As to the acquired habits of brain, we have the history of neurofeedback / eeg biofeedback for addictions to fall back upon. In the case of drug dependencies that have been researched, the elimination of craving is often observed with the training. The achievement of sobriety and abstinence is not contingent on the elimination of craving, so we’re dealing with a subset here of the people who are successful in shedding their addiction with neurofeedback. These findings imply a fundamental renormalization of the reward circuitry in the formerly addicted brain through neurofeedback.

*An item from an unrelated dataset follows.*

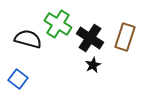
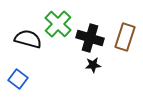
green cross: rotated 12 degrees clockwise
black cross: rotated 16 degrees counterclockwise
black star: rotated 21 degrees clockwise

In addition, we have anecdotal case histories from our own clinical work in which the same shedding of physiological dependency (as indexed by craving) is observed with nicotine as with alcohol and the illicit drugs that have been previously researched. The implication of all the research to date is that we are largely dealing with “common pathways” of addiction, and these are now directly accessible to alteration through neurofeedback.

One Response to “A Renewed Campaign Against Smoking”

  1. Mel Gibson took a deep breath, shook his head and stared down at his palms. “I just can’t do this. You’ve got me at a disadvantage.” The movie star…was a mere 19 minutes into an interview, but it was clear that there was no way he was going to make it to 20.
    “I’m coming rapidly to the conclusion that right now, today, my brain cannot function. Honestly? I am six days off the cigarette. You’re looking at someone who’s having a pretty bad withdrawal from a 45-year habit.”
    —The above is by Geoff Boucher, in the Los Angeles Times of January 24, 2010.

    This is a perfect example of our message: Sudden withdrawal may cause loss of brain function, and that makes withdrawal all the more difficult to sustain. It is best to put neurofeedback up front, and to train the brain to the point at can handle the challenge of withdrawal without loss of function.